FIG. 6 is illustrating in vitro cleavage activity of CRISPR/Cas9; (A) a scheme of genomic area targeted for editing, and (B) a gel showing digestion of PCR amplicon containing RNP complex of Cas9 and gene specific gRNA.

It will be appreciated that, for simplicity and clarity of illustration, elements shown in the figures have not necessarily been drawn accurately or to scale. For example, the dimensions of some of the elements may be exaggerated relative to other elements for clarity, or several physical components may be included in one functional block or element. Further, where considered appropriate, reference numerals may be repeated among the figures to indicate corresponding or analogous elements.

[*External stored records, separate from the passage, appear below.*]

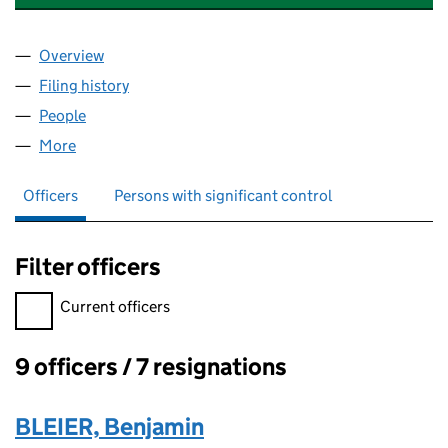
Overview
Company
for CRESCENTVIEW SECURITIES LIMITED (0653
Filing history
for CRESCENTVIEW SECURITIES LIMITED (0
People
for CRESCENTVIEW SECURITIES LIMITED (065347
More
for CRESCENTVIEW SECURITIES LIMITED (0653470
Officers
Persons with significant control
Filter officers
Filter officers, selecting an input will reload the page.
Current officers
9 officers / 7 resignations
Officers:
BLEIER, Benjamin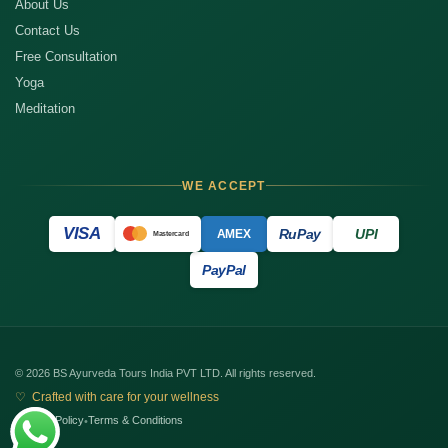
About Us
Contact Us
Free Consultation
Yoga
Meditation
WE ACCEPT
VISA
RuPay
UPI
AMEX
Mastercard
PayPal
© 2026 BS Ayurveda Tours India PVT LTD. All rights reserved.
♡ Crafted with care for your wellness
Privacy Policy
Terms & Conditions
•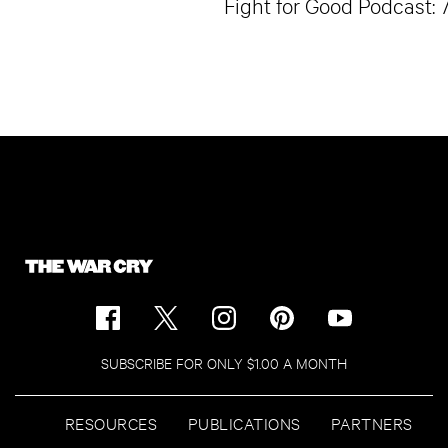
Fight for Good Podcast: 
SUBSCRIBE FOR ONLY $1.00 A MONTH
RESOURCES
PUBLICATIONS
PARTNERS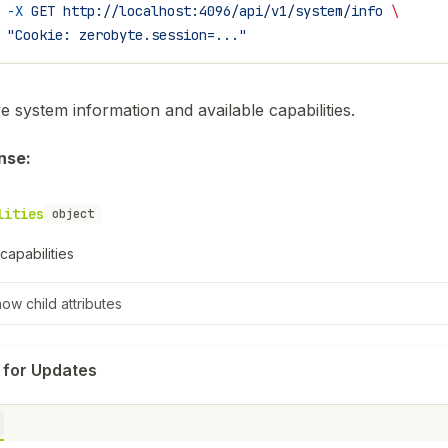
 -X
 GET
 http://localhost:4096/api/v1/system/info
 \
 "Cookie: zerobyte.session=..."
e system information and available capabilities.
nse:
lities
object
capabilities
how
child attributes
 for Updates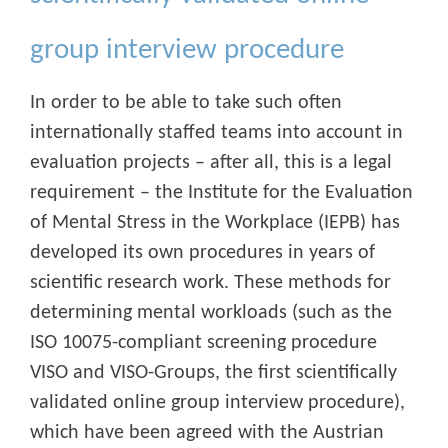
group interview procedure
In order to be able to take such often
internationally staffed teams into account in
evaluation projects – after all, this is a legal
requirement – the Institute for the Evaluation
of Mental Stress in the Workplace (IEPB) has
developed its own procedures in years of
scientific research work. These methods for
determining mental workloads (such as the
ISO 10075-compliant screening procedure
VISO and VISO-Groups, the first scientifically
validated online group interview procedure),
which have been agreed with the Austrian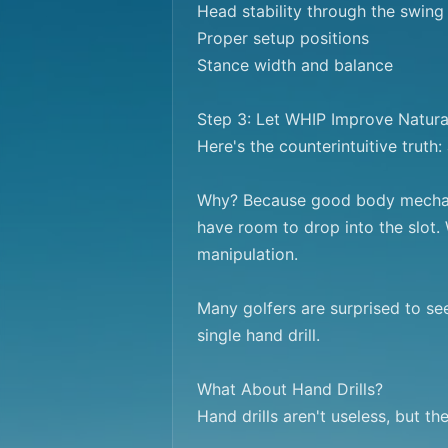
Head stability through the swing

Proper setup positions

Stance width and balance

Step 3: Let WHIP Improve Natural
Here's the counterintuitive truth
Why? Because good body mechanic
have room to drop into the slot. 
manipulation.

Many golfers are surprised to se
single hand drill.

What About Hand Drills?

Hand drills aren't useless, but t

DETAILED DESCRIPTION OF THE INVENTION

In the following detailed description, numerous specific details are set forth in order to provide a thorough understanding of the invention. However, it will be understood by those skilled in the art that the present invention may be practiced without these specific details. In other instances, well-known methods, procedures, and components, modules, units and/or circuits have not been described in detail so as not to obscure the invention. Some features or elements described with respect to one embodiment may be combined with features or elements described with respect to other embodiments. For the sake of clarity, discussion of same or similar features or elements may not be repeated.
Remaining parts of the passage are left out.